A draft version of the Justice Department's internal investigation of Bush Administration lawyers who wrote memos authorizing torture has concluded that at least two of them are guilty of significant misconduct, two sources with direct knowledge of the draft said.
The Associated Press reported tonight that the draft version of the report does not recommend criminal charges against lawyers John Yoo and Jay Bybee. But the sources said that the report lays out, in exquisite detail, a significant number of exchanges between the lawyers and the White House as several of the memos were being crafted. The report includes excerpts from internal memoranda and e-mail messages.

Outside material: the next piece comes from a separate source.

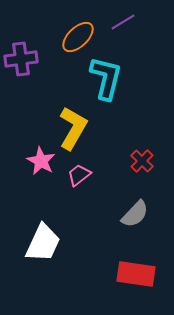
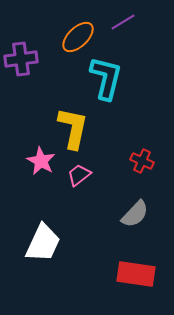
yellow L-shape: rotated 18 degrees counterclockwise
red cross: rotated 20 degrees counterclockwise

Ostensibly, Yoo, an attorney for the Office of Legal Counsel and Bybee, that section's chief, were tasked by Attorney General John Ashcroft with determining whether so-called "enhanced interrogation techniques" violated U.S. law and treaty obligations. But a draft report, prepared by the Justice Department's Office of Professional Review, suggests that, at the direction of the White House, the OLC worked to justify a policy that had already been determined and did not begin their inquiry from a neutral position.
It is not clear -- and sources would not say -- who in the White House communicated with the two lawyers about the memos, and it is not clear whether Yoo or Bybee felt unduly pressured to provide a legal framework for a decision already made by senior administration officials.